The --run flag goes further: after generating the transplant PRD, it launches a convergence loop that executes the migration, scans coverage against the original inventory, generates a delta PRD for any missing items, and re-executes until 100% of the donor pattern has been transplanted.

v2 added a persistent pattern library (cached patterns reused across sessions), complete file manifests with anti-truncation enforcement, multi-language import graph tracing (TypeScript/JavaScript, Python, Go, Rust), 6-category transplant classification (direct transplant, type-only, behavioral reference, replace with equivalent, environment prerequisite, not needed), a PRD validation pass that verifies every file path against the filesystem with 6 error classes, post-edit consistency checking that catches contradictions after scope changes, and deep target diffs with line-level modification specs.
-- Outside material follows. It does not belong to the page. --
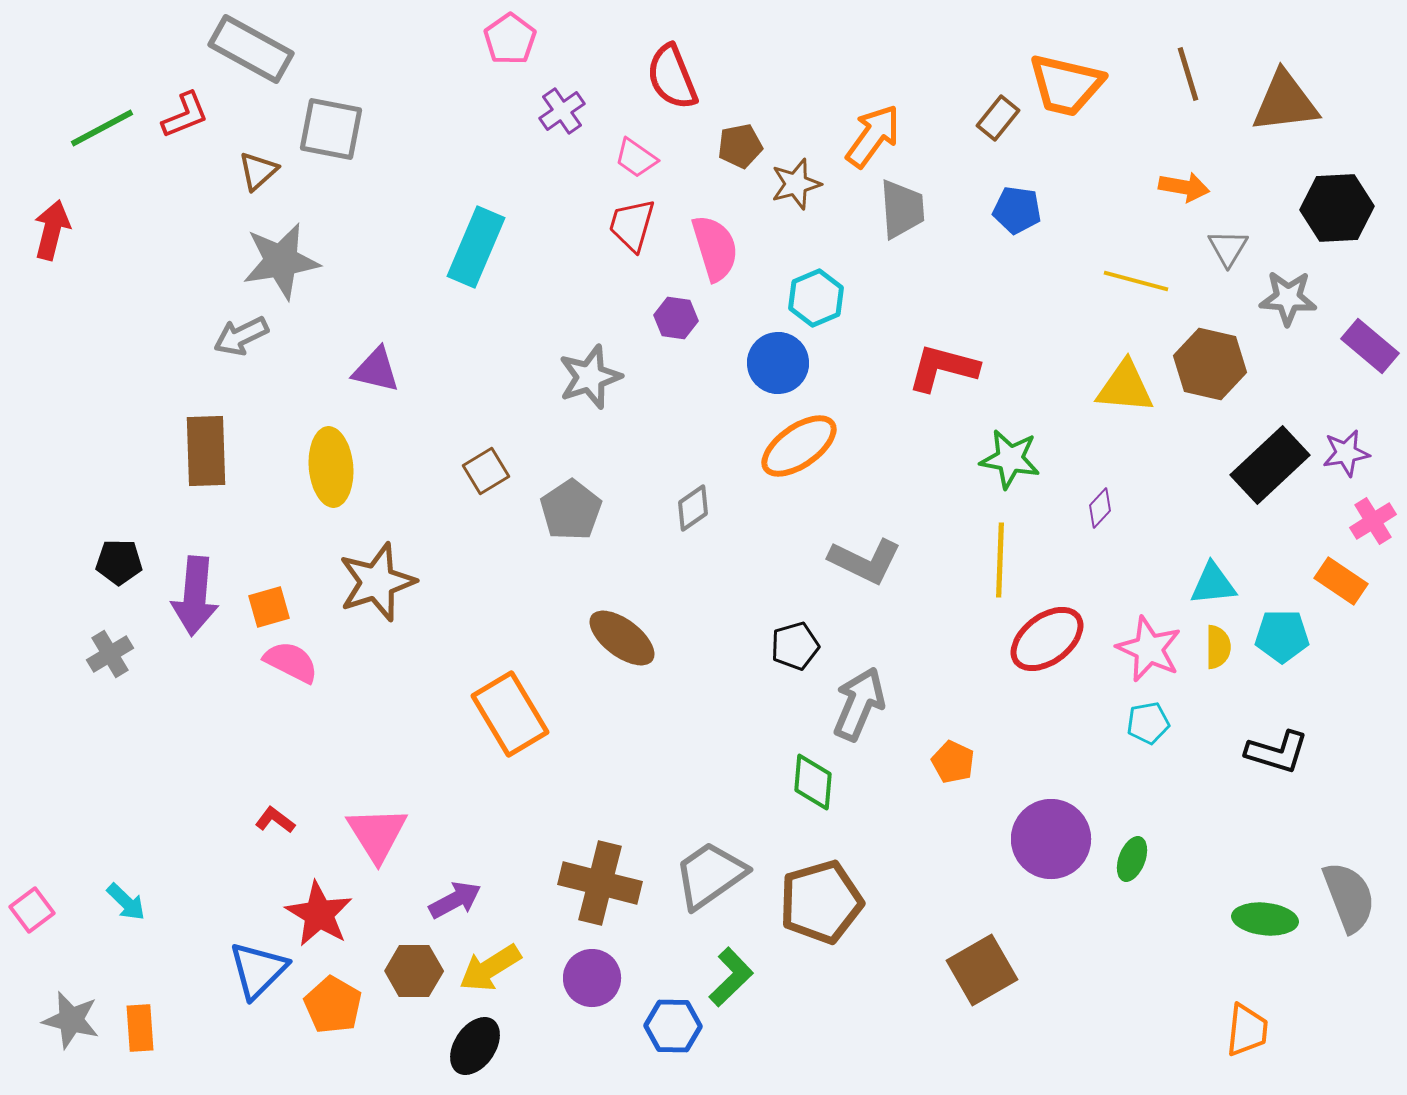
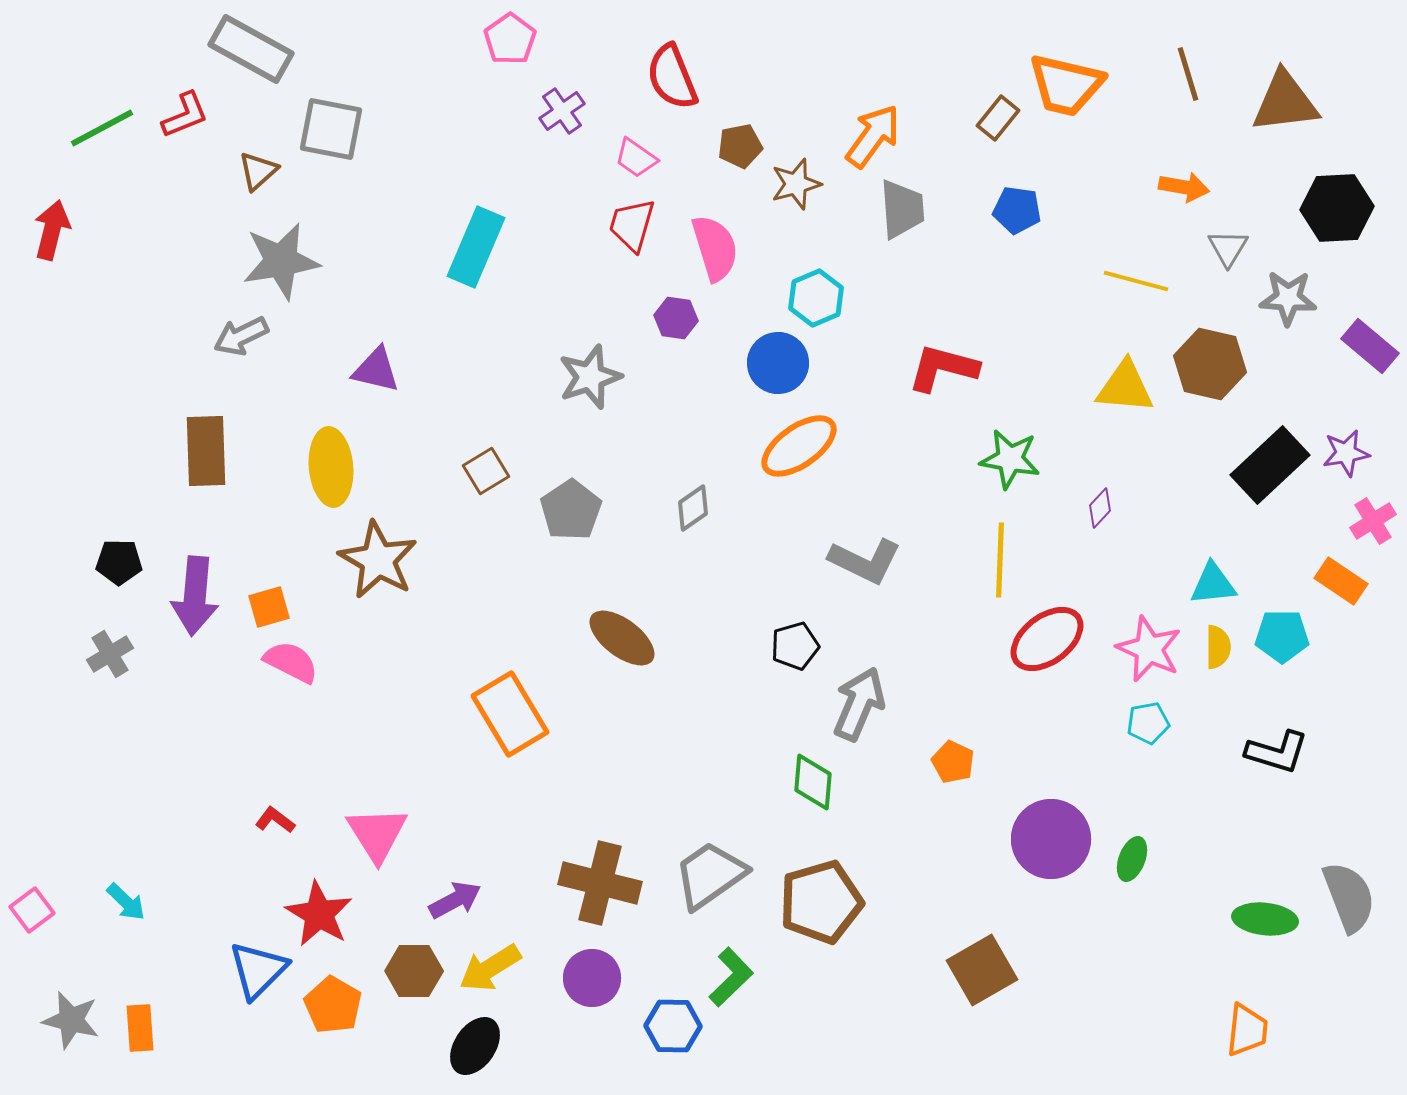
brown star at (377, 582): moved 1 px right, 22 px up; rotated 24 degrees counterclockwise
/portal-gun https://github.com/org/repo/blob/main/src/auth.ts   # Transplant from GitHub
/portal-gun ../other-project/src/cache.ts                        # Transplant from local file
/portal-gun --run https://github.com/org/repo/tree/main/src/lib  # Transplant + auto-execute convergence loop
/portal-gun --save-pattern retry ../donor/retry-logic.ts         # Save pattern to library for reuse
/portal-gun --depth shallow https://github.com/org/repo           # Summary + structural pattern only

Pickle Jar: Night Shift Batch Mode

Queue tasks for unattended batch execution overnight.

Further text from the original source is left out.